A drone shot this week of downtown Lockport and the sprawling city beyond, looking northeast. The Tri-Way bridge over the Erie Barge Canal is at bottom right and the Big Bridge is at center.  

LOCKPORT — The City of Lockport's credit rating has improved, according to a report released this week by Moody's Investors Service.

Moody's has assigned an “A3” rating to Lockport in its latest financial update — the seventh highest possible rating level that's achievable among 21 possible grades pre-coded by letters A through C (“AAA” being the highest rating possible and “C” the lowest).
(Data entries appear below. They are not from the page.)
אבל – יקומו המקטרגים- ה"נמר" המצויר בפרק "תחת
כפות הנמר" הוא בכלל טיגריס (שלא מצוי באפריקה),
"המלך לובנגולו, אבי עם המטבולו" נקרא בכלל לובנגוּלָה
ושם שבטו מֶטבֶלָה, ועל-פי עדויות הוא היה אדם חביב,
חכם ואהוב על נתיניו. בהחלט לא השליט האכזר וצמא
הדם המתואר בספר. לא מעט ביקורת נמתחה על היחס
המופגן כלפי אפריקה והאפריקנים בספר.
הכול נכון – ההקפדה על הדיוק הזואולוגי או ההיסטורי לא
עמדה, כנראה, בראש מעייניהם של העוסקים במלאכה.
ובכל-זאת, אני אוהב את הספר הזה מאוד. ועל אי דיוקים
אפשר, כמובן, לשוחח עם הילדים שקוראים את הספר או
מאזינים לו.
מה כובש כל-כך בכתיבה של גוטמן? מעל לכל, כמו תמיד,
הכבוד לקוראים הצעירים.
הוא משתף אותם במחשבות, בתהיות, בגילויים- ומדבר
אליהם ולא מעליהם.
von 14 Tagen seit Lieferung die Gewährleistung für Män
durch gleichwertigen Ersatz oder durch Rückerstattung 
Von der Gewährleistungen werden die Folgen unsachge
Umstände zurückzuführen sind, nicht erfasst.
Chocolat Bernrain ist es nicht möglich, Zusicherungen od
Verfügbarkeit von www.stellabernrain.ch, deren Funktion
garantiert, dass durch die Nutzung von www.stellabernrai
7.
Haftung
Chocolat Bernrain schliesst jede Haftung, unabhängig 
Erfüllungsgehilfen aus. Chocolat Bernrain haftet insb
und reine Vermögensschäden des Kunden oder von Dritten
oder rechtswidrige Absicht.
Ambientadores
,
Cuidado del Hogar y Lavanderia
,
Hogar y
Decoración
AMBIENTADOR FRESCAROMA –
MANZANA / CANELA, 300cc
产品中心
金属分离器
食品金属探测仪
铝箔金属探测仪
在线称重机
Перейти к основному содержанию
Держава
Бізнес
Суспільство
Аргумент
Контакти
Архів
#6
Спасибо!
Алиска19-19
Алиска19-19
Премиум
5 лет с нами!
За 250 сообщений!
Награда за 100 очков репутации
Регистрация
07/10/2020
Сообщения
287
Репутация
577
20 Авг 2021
The city's credit rating a year ago was B3.

“The city has a small but growing tax base with below average resident wealth and income levels, moderate debt and pension burdens, a large and growing OPEB liability, and high fixed costs,” the report states. 

“The city benefits from a recently-improved financial position and return to structural balance as a result of various budgetary adjustments following a cash crunch in 2014.”

Alderman Rick Abbott said the rating bump puts Lockport in a category of municipalities that have the best ability or high ability to repay short-term debts. He cited the city's good financial situation in such unusual times as his main reason for submitting and ultimately passing a resolution at last week's Common Council meeting to initiate a citywide hiring freeze until next year.

Lockport's Finance Director Tim Russo said the A3 credit rating puts the city in a good fiscal position.

“This is great news as we move forward, thinking about projects and just looking ahead at our capital budget,” Russo said. “We're just very happy at this crazy time with COVID that we're in a good standing, financially.” 

Lockport's current “credit strengths,” as outlined in the report, are as follows:

• Limited, but growing tax base

• Increased state oversight through 2025 after issuance of deficit financing bonds

• Improved financial position

The only Moody's ratings that are higher than A3 are A2, A1, Aa3, Aa2, Aa1 and AAA. Worse ratings than A3, in order, are Baa1, Baa2, Baa3, Ba1, Ba2, Ba3, B1, B2, B3, Caa1, Caa2, Caa3 and Ca and the lowest rating, C.

Despite the modest rating, Moody's did add that Lockport still faces several fiscal challenges, namely the unforeseen future impact that COVID-19 pandemic will have on expenses. Other fiscal “challenges” listed for Lockport, include the following: 

• Large and growing employee benefit and pension burden

• High and growing fixed costs

• Legal outcome with firefighter's union

Factors that could lead to a Moody's upgrade are continued structural balance and improved reserves, significant growth in the tax base and reductions in total leverage.

“We do not see any material immediate credit risks for the city,” the Moody's report concludes.

“However, the situation surrounding coronavirus is rapidly evolving and the longer term impact will depend on both the severity and duration of the crisis. If our view of the credit quality of the city changes, we will update our opinion at that time. 

Mayor Michelle Roman credited people citywide for the positive credit upgrade.

“The city, as a team, with workers and department heads and especially the finance director (Tim Russo), along with elected officials, have been working diligently to improve our fiscal situation for our community and taxpayers. These efforts have been rewarded with a positive rating,” Roman said.

Founded by John Moody in 1909, Moody's produced manuals of statistics related to stocks and bonds and bond ratings. Its headquarters are at 7 World Trade Center in New York City.